US Dollar Index (DXY) begins the week on firmer footing, after witnessing the first weekly loss in three, as buyers approach 112.00 during Monday’s Asian session. In doing so, the greenback’s gauge versus the six major currencies bounce off the lowest levels in two weeks, marked earlier in the day.

Chatters surrounding Japan’s meddling in the market to defend the yen appeared to have triggered the DXY’s latest rebound. Even so, Japan’s top currency diplomat Masato Kanda and Finance Minister Shunichi Suzuki resist to confirm the intervention, like they did in the past, during their latest communications.

Elsewhere, the news that Both North and South Korea have exchanged warning shots near their disputed western sea boundary, published on Monday, also seemed to have favored the US dollar buyers of late. On the same line could be the fears that China President Xi Jinping won’t hesitate to escalate geopolitical matters with the US when it comes to Taiwan. The reason could be linked to Jinping’s dominating performance at the annual Communist Party Congress after winning the third term in a row.

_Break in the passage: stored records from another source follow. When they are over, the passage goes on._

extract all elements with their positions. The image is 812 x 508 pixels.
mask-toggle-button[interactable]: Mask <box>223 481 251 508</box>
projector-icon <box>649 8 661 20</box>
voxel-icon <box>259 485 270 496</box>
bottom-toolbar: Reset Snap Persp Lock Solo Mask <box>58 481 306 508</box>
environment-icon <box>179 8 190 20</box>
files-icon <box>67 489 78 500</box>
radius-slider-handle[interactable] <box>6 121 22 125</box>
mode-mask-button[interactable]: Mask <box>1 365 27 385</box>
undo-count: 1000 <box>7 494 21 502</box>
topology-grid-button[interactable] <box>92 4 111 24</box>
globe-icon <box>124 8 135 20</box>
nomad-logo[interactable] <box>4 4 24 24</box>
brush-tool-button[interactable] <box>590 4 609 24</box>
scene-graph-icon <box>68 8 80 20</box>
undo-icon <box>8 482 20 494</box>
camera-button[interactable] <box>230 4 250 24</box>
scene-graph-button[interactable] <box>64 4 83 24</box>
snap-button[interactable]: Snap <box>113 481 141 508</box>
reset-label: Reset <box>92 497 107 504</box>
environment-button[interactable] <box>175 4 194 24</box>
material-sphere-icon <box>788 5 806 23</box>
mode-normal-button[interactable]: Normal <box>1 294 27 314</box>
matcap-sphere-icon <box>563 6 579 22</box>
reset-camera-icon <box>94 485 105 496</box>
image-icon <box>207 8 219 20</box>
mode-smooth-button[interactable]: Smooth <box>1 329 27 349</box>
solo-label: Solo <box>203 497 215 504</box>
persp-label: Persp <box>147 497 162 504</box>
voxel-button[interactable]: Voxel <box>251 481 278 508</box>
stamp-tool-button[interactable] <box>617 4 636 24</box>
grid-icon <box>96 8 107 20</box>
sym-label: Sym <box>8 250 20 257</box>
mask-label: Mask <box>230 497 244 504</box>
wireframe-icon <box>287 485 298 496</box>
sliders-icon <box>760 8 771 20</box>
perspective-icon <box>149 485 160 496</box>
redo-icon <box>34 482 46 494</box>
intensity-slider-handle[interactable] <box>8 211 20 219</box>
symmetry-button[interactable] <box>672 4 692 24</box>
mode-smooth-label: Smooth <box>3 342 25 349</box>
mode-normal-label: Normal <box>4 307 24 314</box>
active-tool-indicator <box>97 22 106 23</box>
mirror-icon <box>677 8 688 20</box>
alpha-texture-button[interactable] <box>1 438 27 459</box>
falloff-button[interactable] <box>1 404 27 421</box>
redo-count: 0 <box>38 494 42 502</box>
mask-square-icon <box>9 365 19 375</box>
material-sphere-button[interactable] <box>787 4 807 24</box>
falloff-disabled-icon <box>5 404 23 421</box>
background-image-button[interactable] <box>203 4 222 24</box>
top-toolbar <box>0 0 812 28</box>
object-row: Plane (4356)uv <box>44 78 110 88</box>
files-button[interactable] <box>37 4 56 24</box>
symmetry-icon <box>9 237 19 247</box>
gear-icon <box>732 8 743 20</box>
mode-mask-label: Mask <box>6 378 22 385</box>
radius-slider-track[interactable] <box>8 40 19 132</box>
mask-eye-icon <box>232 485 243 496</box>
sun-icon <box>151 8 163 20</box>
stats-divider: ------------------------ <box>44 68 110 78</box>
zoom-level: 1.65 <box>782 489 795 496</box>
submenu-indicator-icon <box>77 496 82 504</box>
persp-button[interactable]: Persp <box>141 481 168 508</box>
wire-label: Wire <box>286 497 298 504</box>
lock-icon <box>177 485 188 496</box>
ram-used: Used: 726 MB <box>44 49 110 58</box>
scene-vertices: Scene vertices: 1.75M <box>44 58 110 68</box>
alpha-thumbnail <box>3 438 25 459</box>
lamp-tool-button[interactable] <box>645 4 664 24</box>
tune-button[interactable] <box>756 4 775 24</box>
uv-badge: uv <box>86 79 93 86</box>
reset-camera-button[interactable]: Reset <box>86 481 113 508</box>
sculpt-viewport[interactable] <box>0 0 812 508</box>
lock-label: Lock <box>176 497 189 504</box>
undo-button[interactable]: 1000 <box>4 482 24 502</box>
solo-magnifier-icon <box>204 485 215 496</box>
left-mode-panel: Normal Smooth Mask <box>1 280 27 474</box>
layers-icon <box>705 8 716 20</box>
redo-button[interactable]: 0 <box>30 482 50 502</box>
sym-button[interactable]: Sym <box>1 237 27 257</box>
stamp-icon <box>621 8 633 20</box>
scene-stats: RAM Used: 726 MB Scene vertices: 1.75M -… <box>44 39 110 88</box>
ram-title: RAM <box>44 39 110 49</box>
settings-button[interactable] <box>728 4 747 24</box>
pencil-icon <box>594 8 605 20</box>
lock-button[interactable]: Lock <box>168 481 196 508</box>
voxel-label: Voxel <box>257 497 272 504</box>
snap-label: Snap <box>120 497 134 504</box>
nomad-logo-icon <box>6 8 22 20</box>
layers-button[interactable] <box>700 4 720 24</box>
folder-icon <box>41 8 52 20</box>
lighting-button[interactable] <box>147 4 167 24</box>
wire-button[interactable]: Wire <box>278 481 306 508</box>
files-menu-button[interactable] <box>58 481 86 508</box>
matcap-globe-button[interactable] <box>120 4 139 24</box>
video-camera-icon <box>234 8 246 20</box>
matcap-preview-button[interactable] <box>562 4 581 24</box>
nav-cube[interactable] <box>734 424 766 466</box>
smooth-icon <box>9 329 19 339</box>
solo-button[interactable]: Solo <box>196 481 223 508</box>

That said, the DXY dropped heavily on Friday while amplifying the first weekly negative in three as the hawkish Fed bets retreat after mixed Fedspeak. That said, St. Louis Fed President James Bullard said, “I want rates that put significant downward pressure on inflation.” On the same line, Chicago Fed President Charles Evans stated that they will need to raise rates further and hold them for a while. However, Nick Timiraos, Chief Economics Correspondent at The Wall Street Journal (WSJ) wrote that the Federal Reserve officials are barreling toward another interest-rate rise of 75 bps at their meeting in November and are likely to debate then whether and how to signal plans to approve a smaller increase in December.

Amid these plays, the US equities posted the largest weekly gains in four months while the US 10-year Treasury yield marked a 5% weekly gain while refreshing a 14-year high, despite posting mild losses on Friday. Also, the CME’s FedWatch Tool suggested a nearly 88% chance of the Fed’s 75 bps rate hike in November, after posting nearly 95% odds for the outcome earlier in the week.

Moving on, the Fed policymakers’ two-week silence ahead of November’s Federal Open Market Committee (FOMC) meeting may restrict USD/CHF moves. However, the preliminary readings for the US PMIs for October and the first readings of the US Gross Domestic Product for the third quarter (Q3), up for publishing on Monday and Thursday respectively, could entertain the pair traders. That said, the bulls may witness easy days ahead considering the likely mixed statistics and the recent risk-negatives.

Technical analysis

Despite bouncing off an upward sloping support line from August 11, around 111.60 by the press time, the US Dollar Index (DXY) needs to provide a daily closing beyond the six-week-old previous support, close to 112.05, to convince buyers.